One such favourite is slices of seared loin, served rare or medium-rare at most. Turn up the heat, sear your loin for a minute or two per side, then let it rest for a few minutes to ensure it is moist and tender. Slice it, maybe sprinkle on a little black pepper, and dig in!
If you’ve not tried this before, you may be expecting your seal to taste like fish. After all, seals eat nothing else! But there’s no fishy taste at all, and it’s really not that strange. Beef cattle fed only on grass don’t actually taste of grass. In fact, seared seal loin tastes much like beef, and, when properly prepared, has been likened to a beef filet mignon. Adult loin has a stronger flavour than veal loin, described by some diners as “gamey”, like deer or moose, with a slight iodine taste.
Don’t get complacent though, warns Eric Pateman, an award-winning chef and ambassador for Canadian cuisine. “The big thing with seal is if you don’t cook it right, it does taste like liver and it does taste bad. It is very temperamental,” he said, after adding seared loin to his menu for the Dine Out Vancouver Festival in 2017.
As for other preparations Pateman had not yet tried, his choice of terms may not have everyone nodding in agreement, but his point is well made that there are many ways to cook seal. “I will be interested,” he said, “when I am traveling across the Arctic circle to Newfoundland and going to the Festival of the Seal in the Magdalen Islands … to try other people’s interpretations of it. … [T]he much more historical preparations are to cook it to death, and it comes across as a much more intense flavour, versus what we have done with the loin itself, keeping it rare.
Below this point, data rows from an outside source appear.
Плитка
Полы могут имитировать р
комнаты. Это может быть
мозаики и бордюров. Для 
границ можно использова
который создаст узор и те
It mutes a lot of the flavours that come out with excessive cooking.”
Buying Seal Meat
So are you ready to try your hand at cooking seal yourself? Then the first step, obviously, is to buy some. This is harder for most people than popping down to the store for a frozen chicken, but it can be done.
First, rest assured that all seal meat sold commercially in Canada is thoroughly regulated and deemed safe by the Canadian Food Inspection Agency. Controls govern every stage of production from the harvest to final packaging. These assure consumers of the meat’s nutritional quality, and also that levels of oceanic pollutants – as can exist in any seafood – are acceptable. Several provinces, including Newfoundland and Labrador and Quebec, also have their own regulations for seal products that are processed and sold within the same province.
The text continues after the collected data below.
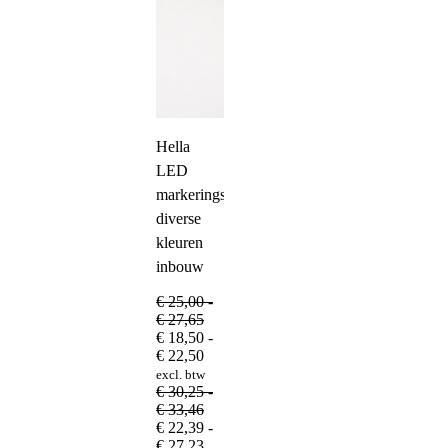
Hella
LED
markeringslamp
diverse
kleuren
inbouw
€
25,00
-
Prijsklasse:
€
27,65
€ 25,00
€
18,50
-
tot
Prijsklasse:
€
22,50
€ 27,65
€ 18,50
excl. btw
tot
€
30,25
-
€ 22,50
Prijsklasse:
€
33,46
€ 30,25
€
22,39
-
tot
Prijsklasse:
€
27,23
If you’re lucky enough to live near a coastal community where seals are harvested, buying seal meat is easy, though availability will vary depending on the success of the last hunt.
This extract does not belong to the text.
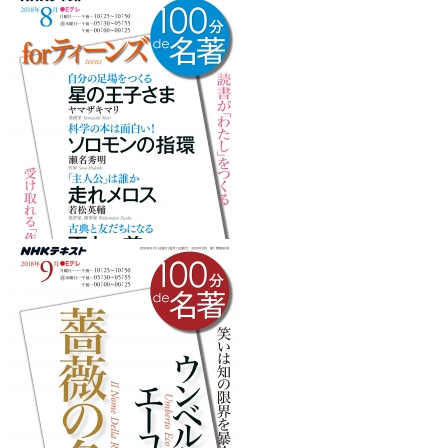
『河合隼雄スペシャル』
を読みたくなるフレーズ
『forティーンズ』
を読みたくなるフレーズ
Elsewhere in Canada, you’ll need to know where you’re going before setting off, shopping bag in hand. Market development has long been hindered by a curious inconsistency in regulations. All of Canada except for the province of Quebec treats seals as fish when it comes to approving food for human consumption. But Quebec, which also happens to be Canada’s second largest province by population, classifies seal as meat, like beef, pork and chicken. Still, stores offering frozen or smoked seal meat, or prepared foods like pies, pâté or sausage, are slowly increasing.
Many top restaurants in major cities across Canada also feature seal on their menus, when it’s available. So a kind manager may point you toward their supplier – after you’ve dined there, of course!
Or you can start by doing what everyone is doing these days, and go online! CanadianSealProducts.com removes all the guesswork by providing lists not only of grocery stores selling seal meat, but also restaurants and distributors. You can even do your shopping online, and when your order arrives, check out some of the mouth-watering recipes.
So the next time you have dinner guests over, think about foregoing standards like roast chicken or barbequed steaks. Instead, wow your friends with something they’ve never even heard of, like seal gnocchi poutine, or seal steak with mustard and apple cream!